Papers
Topics
Authors
Recent
Gemini 2.5 Flash
Gemini 2.5 Flash
134 tokens/sec
GPT-4o
10 tokens/sec
Gemini 2.5 Pro Pro
47 tokens/sec
o3 Pro
4 tokens/sec
GPT-4.1 Pro
38 tokens/sec
DeepSeek R1 via Azure Pro
28 tokens/sec
2000 character limit reached

Partition Generative Modeling: Masked Modeling Without Masks (2505.18883v1)

Published 24 May 2025 in cs.LG

Abstract: We introduce ``Partition Generative Models'' (PGMs), a novel approach to masked generative modeling (MGMs), particularly effective for masked diffusion LLMing (MDLMs). PGM divides tokens into two distinct groups and employs sparse attention patterns to prevent cross-group information exchange. Hence, the model is trained to predict tokens in one group based solely on information from the other group. This partitioning strategy eliminates the need for MASK tokens entirely. While traditional MGMs inefficiently process MASK tokens during generation, PGMs achieve greater computational efficiency by operating exclusively on unmasked tokens. Our experiments on OpenWebText with a context length of 1024 tokens demonstrate that PGMs deliver at least 5x improvements in both latency and throughput compared to MDLM when using the same number of sampling steps, while generating samples with better generative perplexity than MDLM. Finally, we show that PGMs can be distilled with Self-Distillation Through Time (SDTT), a method originally devised for MDLM, in order to achieve further inference gains.

Summary

Partition Generative Modeling: Masked Modeling Without Masks

The paper introduces Partition Generative Models (PGMs), a novel approach to masked generative modeling that eliminates the use of MASK tokens, improving both computational efficiency and generative performance of LLMs. PGMs are particularly effective in masked diffusion LLMing (MDLM) as they partition tokens into two groups, utilizing sparse attention to prevent cross-group information exchange. This allows the model to predict tokens in one group based solely on information from the other, removing inefficiencies associated with MASK tokens in traditional MGMs during generation processes.

Key Contributions

  1. Partitioning Strategy: PGMs introduce a partitioning strategy wherein token groups are formed without MASK tokens, creating a functional framework where two groups of tokens interact through sparse attention. This architecture leads to greater computational efficiency because PGMs operate only on unmasked tokens, contrasting with MGMs, which must manage full-length masked sequences.
  2. Experimental Validation: The efficacy of PGMs was validated through experiments on OpenWebText, demonstrating significant improvement over MDLMs. Specifically, PGMs showed at least a fivefold improvement in both latency and throughput compared to MDLM when using an equivalent number of sampling steps, while also achieving better generative perplexity.
  3. Model Distillation: The authors further improve inference efficiency by leveraging Self-Distillation Through Time (SDTT), originally devised for MDLMs. This method allowed PGMs to achieve additional inference gains, enhancing their utility for practical applications.

Results and Implications

The robust numerical results indicate that PGMs can significantly reduce inference time and resource usage while maintaining a high level of generative perplexity. This computational efficiency makes them an appealing choice for real-time applications where low latency is critical. Additionally, the ability to achieve better performance with fewer sampling steps implies that PGMs could be beneficial in large-scale deployments, where resource conservation is essential.

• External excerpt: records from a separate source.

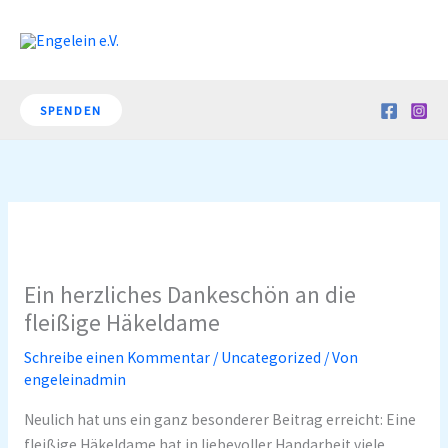
Zum
Inhalt
springen
SPENDEN
Ein herzliches Dankeschön an die
fleißige Häkeldame
Schreibe einen Kommentar
/
Uncategorized
/ Von
engeleinadmin
Neulich hat uns ein ganz besonderer Beitrag erreicht: Eine
fleißige Häkeldame hat in liebevoller Handarbeit viele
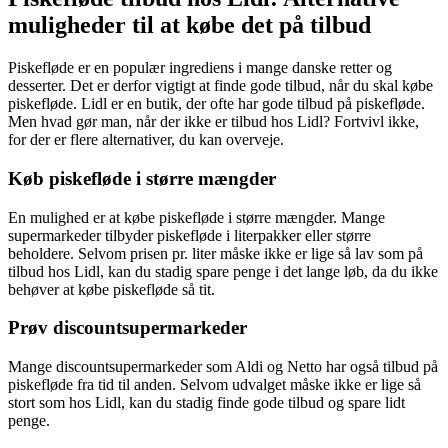
muligheder til at købe det på tilbud
Piskefløde er en populær ingrediens i mange danske retter og
desserter. Det er derfor vigtigt at finde gode tilbud, når du skal købe
piskefløde. Lidl er en butik, der ofte har gode tilbud på piskefløde.
Men hvad gør man, når der ikke er tilbud hos Lidl? Fortvivl ikke,
for der er flere alternativer, du kan overveje.
Køb piskefløde i større mængder
En mulighed er at købe piskefløde i større mængder. Mange
supermarkeder tilbyder piskefløde i literpakker eller større
beholdere. Selvom prisen pr. liter måske ikke er lige så lav som på
tilbud hos Lidl, kan du stadig spare penge i det lange løb, da du ikke
behøver at købe piskefløde så tit.
Prøv discountsupermarkeder
Mange discountsupermarkeder som Aldi og Netto har også tilbud på
piskefløde fra tid til anden. Selvom udvalget måske ikke er lige så
stort som hos Lidl, kan du stadig finde gode tilbud og spare lidt
penge.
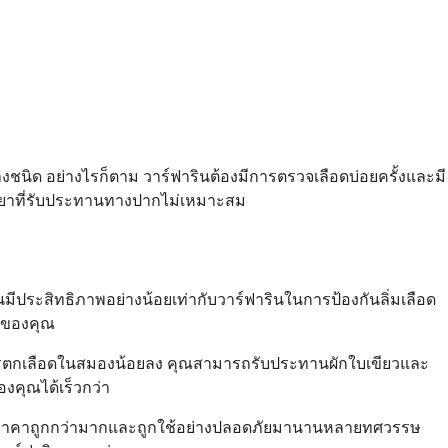
บางชนิด อย่างไรก็ตาม วาร์ฟารินต้องมีการตรวจเลือดบ่อยครั้งและมี
่อยาที่รับประทานทางปากไม่เหมาะสม
ประสิทธิภาพอย่างน้อยเท่ากับวาร์ฟารินในการป้องกันลิ่มเลือด
ลของคุณ
อการตกเลือดในสมองน้อยลง คุณสามารถรับประทานผักใบเขียวและ
องคุณได้เร็วกว่า
นยังมีราคาถูกกว่ามากและถูกใช้อย่างปลอดภัยมานานหลายทศวรรษ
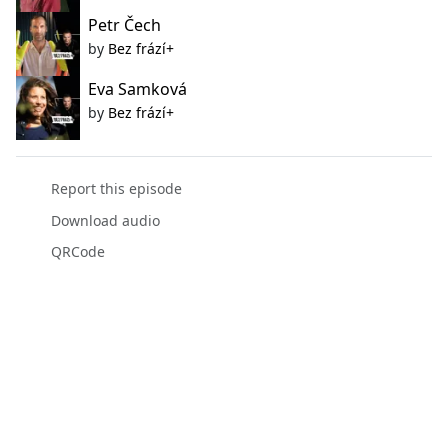
Petr Čech
by
Bez frází+
Eva Samková
by
Bez frází+
Report this episode
Download audio
QRCode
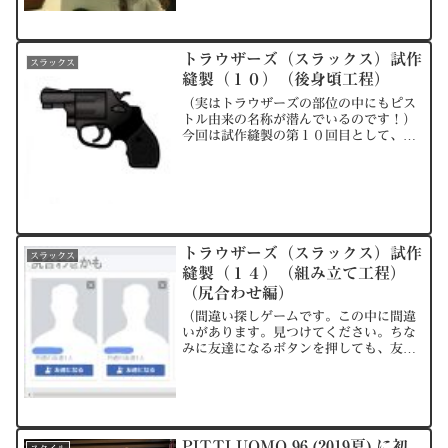
ク柄と無地の原色に近いカラーが多く、
ス...
トラウザーズ（スラックス）試作
スラックス
縫製（１０）（後身頃工程）
（実はトラウザーズの部位の中にもピス
トル由来の名称が潜んでいるのです！）
今回は試作縫製の第１０回目として、後
身頃（うしろみごろ）工程について、お
話ししていきます。前身頃（まえみご
ろ）工程でもお話ししましたが、後身頃
（うしろみごろ）工程も「ト...
トラウザーズ（スラックス）試作
スラックス
縫製（１４）（組み立て工程）
（尻合わせ編）
（間違い探しゲームです。この中に間違
いがあります。見つけてください。ちな
みに友達になるボタンを押しても、友達
にはなれません。）今回は試作縫製の１
４回目として、組み立て工程の尻合わせ
工程について説明していきます。「尻合
わせ」と聞くと、尻相撲み...
PITTI UOMO 96 (2019夏) に初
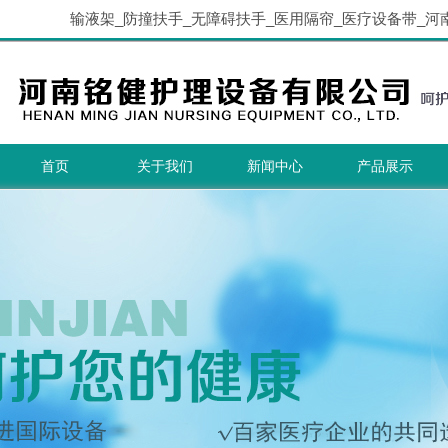
输液架_防撞扶手_无障碍扶手_医用隔帘_医疗设备带_河
首页
关于我们
新闻中心
产品展示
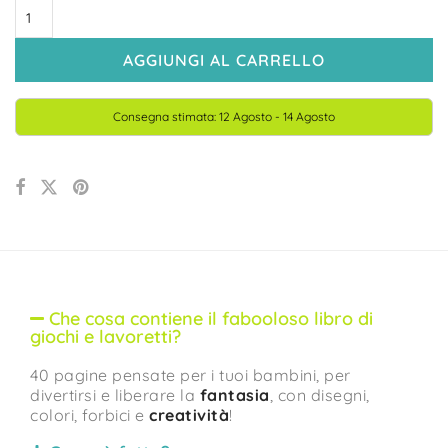
AGGIUNGI AL CARRELLO
Consegna stimata: 12 Agosto - 14 Agosto
Che cosa contiene il fabooloso libro di
giochi e lavoretti?
40 pagine pensate per i tuoi bambini, per
divertirsi e liberare la
fantasia
, con disegni,
colori, forbici e
creatività
!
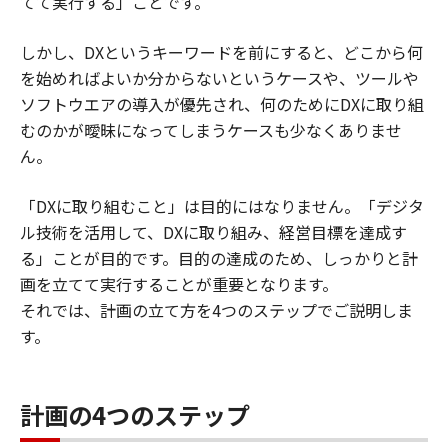
てて実行する」ことです。
しかし、DXというキーワードを前にすると、どこから何
を始めればよいか分からないというケースや、ツールや
ソフトウエアの導入が優先され、何のためにDXに取り組
むのかが曖昧になってしまうケースも少なくありませ
ん。
「DXに取り組むこと」は目的にはなりません。「デジタ
ル技術を活用して、DXに取り組み、経営目標を達成す
る」ことが目的です。目的の達成のため、しっかりと計
画を立てて実行することが重要となります。
それでは、計画の立て方を4つのステップでご説明しま
す。
計画の4つのステップ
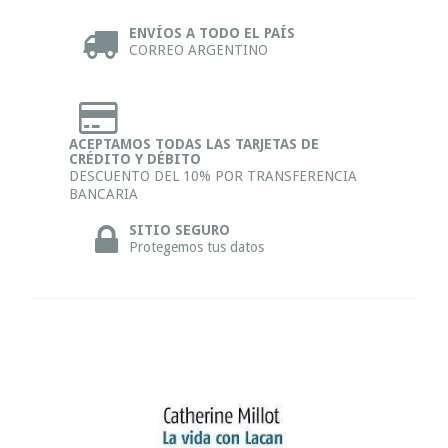
ENVÍOS A TODO EL PAÍS
CORREO ARGENTINO
ACEPTAMOS TODAS LAS TARJETAS DE
CRÉDITO Y DÉBITO
DESCUENTO DEL 10% POR TRANSFERENCIA
BANCARIA
SITIO SEGURO
Protegemos tus datos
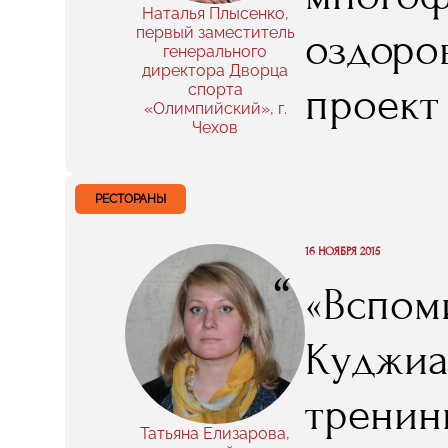
вместе»
Наталья Плысенко,
первый заместитель
оздоров
генерального
директора Дворца
проект
спорта
«Олимпийский», г.
Чехов
дипломн
получа
РЕСТОРАНЫ
приобр
16 НОЯБРЯ 2015
“
«Вспом
спорти
Куджиа
же, не 
тренин
практик
Татьяна Елизарова,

The theoretical implications of this approach suggest a shift away from traditional autoregressive models, paving the path for non-autoregressive models in various generative tasks. The partitioning strategy may also inspire future network architecture modifications to handle other modalities effectively, such as image and audio data, where masked generative modeling currently holds prominence.

Future Developments in AI

The potential of PGMs in reshaping generative model efficiency offers exciting avenues for future exploration. Future work might focus on extending PGMs to multimodal settings, developing new distillation techniques specifically optimized for PGMs, or exploring their application in domains such as video and audio synthesis. The work inherently calls for refinement towards scaling the model size and extending context lengths, aligning with ongoing efforts to upscale model capabilities in the AI landscape.

In conclusion, Partition Generative Modeling presents a compelling efficiency-focused alternative to existing generative modeling techniques, with strong potential for further development and adoption in AI technologies.